# First Cyps, looking for planting recommendations



## GaryB (Oct 11, 2007)

I have several reginae, both normal and alba forms, coming from Hillsdale nursery in a week or two. These are all 4+ year old plants. I have read through most of the posts and found them very helpful, so thank you to everyone who has taken the time to share their knowledge and experience.

Our temperature extremes in Wisconsin range from a low of -20F in the Winter to the 90's in the summer. My soil is not suitable as it is, being mostly clay. With that information in mind, I have the following questions:

1. Would you plant all outside in the ground, all in pots or some in the ground and some in pots?

2. Reginae needs to be provided extra light.
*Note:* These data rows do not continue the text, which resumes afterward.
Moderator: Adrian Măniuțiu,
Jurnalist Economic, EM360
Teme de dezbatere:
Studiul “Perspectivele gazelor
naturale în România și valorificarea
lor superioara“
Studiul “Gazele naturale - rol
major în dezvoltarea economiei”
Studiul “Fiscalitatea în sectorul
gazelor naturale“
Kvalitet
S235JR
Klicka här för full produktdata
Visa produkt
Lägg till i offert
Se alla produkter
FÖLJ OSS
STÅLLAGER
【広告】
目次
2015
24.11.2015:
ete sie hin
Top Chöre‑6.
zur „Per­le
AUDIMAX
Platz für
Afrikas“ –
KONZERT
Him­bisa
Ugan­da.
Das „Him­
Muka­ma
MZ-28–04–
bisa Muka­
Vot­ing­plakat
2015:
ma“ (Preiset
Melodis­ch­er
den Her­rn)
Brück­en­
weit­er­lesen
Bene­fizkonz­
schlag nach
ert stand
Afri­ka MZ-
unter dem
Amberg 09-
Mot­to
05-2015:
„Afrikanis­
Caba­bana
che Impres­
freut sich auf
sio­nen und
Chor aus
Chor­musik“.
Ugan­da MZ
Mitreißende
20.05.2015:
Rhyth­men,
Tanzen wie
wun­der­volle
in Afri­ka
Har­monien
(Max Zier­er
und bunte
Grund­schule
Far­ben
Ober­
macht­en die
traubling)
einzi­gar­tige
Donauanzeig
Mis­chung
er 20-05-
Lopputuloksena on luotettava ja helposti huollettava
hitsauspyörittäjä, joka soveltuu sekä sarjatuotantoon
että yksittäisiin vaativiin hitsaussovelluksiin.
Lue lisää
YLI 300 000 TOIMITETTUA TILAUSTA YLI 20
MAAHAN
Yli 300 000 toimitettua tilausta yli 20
Would the east side of the house, where I have my azaleas, provides good protection from drying winter winds, but direct sunlight until 1 in the afternoon be too much light?

3. What type of mixture do you grow reginae in? I understand that they have large, but shallow root zones, and I was planning on digging out and area 3' in diameter and about a foot deep.


Thanks for you help
Gary


----------



## cyp8472 (Oct 11, 2007)

Already posted on the SOF but I thought ST could benefit as well;

1. Both would be fine but I prefer ground for mature plants because in my expirence you get bigger healthier plants.
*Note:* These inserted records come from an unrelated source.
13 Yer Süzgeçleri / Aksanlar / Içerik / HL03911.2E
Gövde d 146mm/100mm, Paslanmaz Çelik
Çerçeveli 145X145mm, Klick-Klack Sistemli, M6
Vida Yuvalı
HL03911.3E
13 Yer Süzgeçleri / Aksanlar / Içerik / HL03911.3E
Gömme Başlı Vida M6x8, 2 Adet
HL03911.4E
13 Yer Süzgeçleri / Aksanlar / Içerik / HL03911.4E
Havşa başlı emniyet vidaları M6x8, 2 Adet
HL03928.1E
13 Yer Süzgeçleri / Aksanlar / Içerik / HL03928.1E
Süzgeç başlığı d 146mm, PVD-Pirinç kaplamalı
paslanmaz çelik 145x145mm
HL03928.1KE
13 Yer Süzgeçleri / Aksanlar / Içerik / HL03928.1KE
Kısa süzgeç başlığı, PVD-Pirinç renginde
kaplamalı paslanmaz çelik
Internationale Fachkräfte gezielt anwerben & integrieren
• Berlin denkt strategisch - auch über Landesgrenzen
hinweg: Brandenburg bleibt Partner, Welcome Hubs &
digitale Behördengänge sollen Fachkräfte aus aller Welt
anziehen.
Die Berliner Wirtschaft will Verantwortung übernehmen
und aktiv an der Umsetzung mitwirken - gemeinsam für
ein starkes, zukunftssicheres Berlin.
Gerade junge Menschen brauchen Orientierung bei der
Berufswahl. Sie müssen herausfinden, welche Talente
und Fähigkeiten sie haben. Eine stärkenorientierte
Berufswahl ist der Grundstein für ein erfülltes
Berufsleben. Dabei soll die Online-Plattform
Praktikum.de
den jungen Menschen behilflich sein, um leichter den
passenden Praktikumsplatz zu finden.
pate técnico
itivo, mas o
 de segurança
2. Your location seems fine to me but reginae could benifit from the addition of some calcium supplements like clam shells if you azaleas grow well in that area.
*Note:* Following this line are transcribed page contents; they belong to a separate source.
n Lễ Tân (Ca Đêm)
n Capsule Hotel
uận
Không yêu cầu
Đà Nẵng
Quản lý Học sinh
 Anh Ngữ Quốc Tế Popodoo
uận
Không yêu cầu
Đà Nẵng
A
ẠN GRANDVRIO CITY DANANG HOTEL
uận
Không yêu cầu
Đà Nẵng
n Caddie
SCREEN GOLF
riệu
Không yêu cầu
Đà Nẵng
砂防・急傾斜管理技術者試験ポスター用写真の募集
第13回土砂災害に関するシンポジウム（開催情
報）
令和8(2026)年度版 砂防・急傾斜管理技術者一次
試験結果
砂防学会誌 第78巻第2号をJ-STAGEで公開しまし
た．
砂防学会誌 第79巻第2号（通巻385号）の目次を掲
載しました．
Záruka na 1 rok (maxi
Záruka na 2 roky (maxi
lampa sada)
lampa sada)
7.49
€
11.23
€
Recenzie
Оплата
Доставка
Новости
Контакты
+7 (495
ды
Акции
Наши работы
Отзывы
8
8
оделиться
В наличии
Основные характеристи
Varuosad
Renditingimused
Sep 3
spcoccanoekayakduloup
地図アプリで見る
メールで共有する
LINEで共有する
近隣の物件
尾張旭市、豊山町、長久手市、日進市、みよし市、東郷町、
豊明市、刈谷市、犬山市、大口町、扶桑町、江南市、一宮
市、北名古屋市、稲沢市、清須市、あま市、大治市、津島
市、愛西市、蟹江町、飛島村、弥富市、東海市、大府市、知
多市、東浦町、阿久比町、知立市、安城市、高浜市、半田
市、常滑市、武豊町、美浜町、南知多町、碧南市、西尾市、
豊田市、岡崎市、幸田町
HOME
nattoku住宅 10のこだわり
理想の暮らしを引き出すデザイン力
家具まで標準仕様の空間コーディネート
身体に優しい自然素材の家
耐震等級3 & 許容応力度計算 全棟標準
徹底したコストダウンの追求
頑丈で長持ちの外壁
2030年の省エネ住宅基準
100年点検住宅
3. I use a mixture of sand/turface at 2:1 ratio with a little organics mixed in for my outdoor beds with pine needle mulch. If grown in pots I use perlite/turface at 2:1 ratio again with at little organics mixed in. For digging pots in the ground I find if you buy some plastic or lawn scape fabric to place in a hole it work better then a pot.

That's my two cent so lets wait to hear what Ron, Tom, or Ross have to say.


----------



## parvi_17 (Oct 11, 2007)

Hey Gary,

Glad to see we have another Cyp lover here. I would plant them all in the ground as they like lots of room. Pot culture is mostly done when you don't live in an area where it can grow naturally (which is not your case). I think the east side of your house is a great place to plant it. The size of hole you have devised is a good one. I would simply amend your clayey soil with plenty of sand and perlite, and a little compost and/or peat to loosen it up a bit. Make sure that when you squeeze it, it forms several small balls of soil instead of one big clump. It should drain freely and not get too mucky when wet. Adding some bone meal will provide nutrients and raise the pH to desirable levels as well. Good luck!

Joe


----------



## GaryB (Oct 12, 2007)

Thanks for the replies.

I wasn't quite sure if sun until 1pm would be too much light. I'll just need to pay attention to it and provide some shading if it is too much light.

Descriptions of mixes for pot culture tend to be all inorganics. But I don't find as much information for growing in beds. I should be able to get turface, since it is carried by a local athletic supply company.


----------